Another section shows how routes are performing according to various measures, which then informs the recommendations, which are to focus RIPTA’s increasingly limited resources on the highest-performing routes (as well as those with significant equity implications).

They also recommend implementing RIPTA’s Transit Master Plan, but when you go to the appendix that shows the status of all their to-do list items, it’s pretty clear they will not be able to accomplish anything in the TMP related to increasing service once they enter this belt-tightening period.
 
For what it's worth, a similar proposal was put in the Transit Forward 2040 plan a few years ago, though it has since been taken out, presumably due to cost:
View attachment 65480

I don't know where their stops were supposed to be though.

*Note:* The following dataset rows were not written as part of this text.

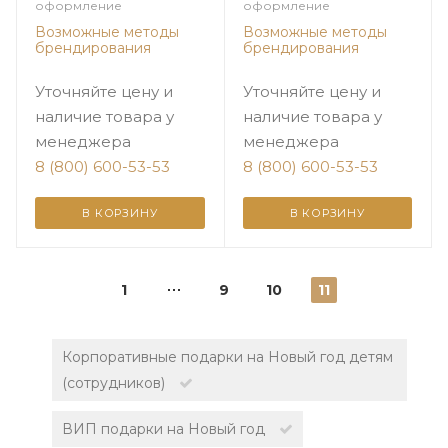
Цитрусовая зима
оформление
оформление
Возможные методы
Возможные методы
брендирования
брендирования
Уточняйте цену и
Уточняйте цену и
наличие товара у
наличие товара у
менеджера
менеджера
8 (800) 600-53-53
8 (800) 600-53-53
В КОРЗИНУ
В КОРЗИНУ
1
9
10
11
Корпоративные подарки на Новый год детям
(сотрудников)
ВИП подарки на Новый год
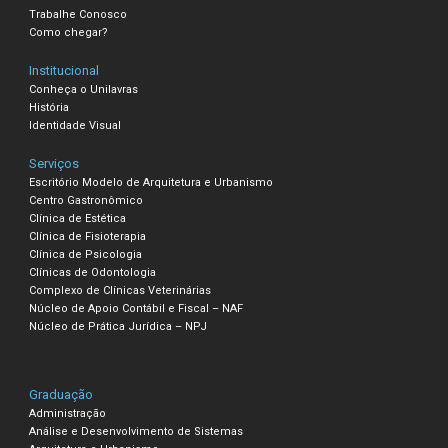
Trabalhe Conosco
Como chegar?
Institucional
Conheça o Unilavras
História
Identidade Visual
Serviços
Escritório Modelo de Arquitetura e Urbanismo
Centro Gastronômico
Clínica de Estética
Clínica de Fisioterapia
Clínica de Psicologia
Clínicas de Odontologia
Complexo de Clínicas Veterinárias
Núcleo de Apoio Contábil e Fiscal – NAF
Núcleo de Prática Jurídica – NPJ
Graduação
Administração
Análise e Desenvolvimento de Sistemas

It's curious that they apparently preferred to use the rail tunnel instead of the bus tunnel for the route to East Providence.

Also, I figured it could be piecemeal- start with just the rail tunnel and extend it 1500' to the train station for starters. After that, who knows where it would go. It doesn't necessarily need to go to Olneyville.

Looking at this map and the proposals, I'm starting to warm up to the idea of the LRT from Central Falls to Warwick taking the same route as it does in this map, which is a bit longer than one of the alternatives outlined in the study.
Wow, I’m surprised they “officially” wanted the LRT line to take the rail tunnel instead of running on the surface until reaching the trolley tunnel. Maybe taking roadway lanes is seen as politically unthinkable, but just looking at Google Street View, there seems to be plenty of space to give up one lane each on Angell and Waterman (which form a one-way pair) for dedicated LRT lanes. It would be so much cheaper to capture the East Side’s ridership with surface stations instead of deep-mined underground stations. Even if it was a political issue, that would be a fight worth having for the cost implications. I assume they gave up on that alignment due to costs, but I wonder if they ever looked at surface running afterwards.

Also, just to be clear, I think your logic (look for underutilized, grade-separated corridors as candidates for affordable modern LRT alignments) is perfectly sound, but these particular corridors happen to be tough to retrofit for LRT in a cost-effective manner due to their own unique constraints.
 
A while back we had some discussion about the rail tunnel in this thread. It seems difficult to reuse for many reasons. Like I say in this thread, I think you could bore one station at Brown's Science Library about halfway through and call it a day for new-dig stations, but either end of the tunnel presents challenges too. Providence has demolished and/or built too many things in the ROW.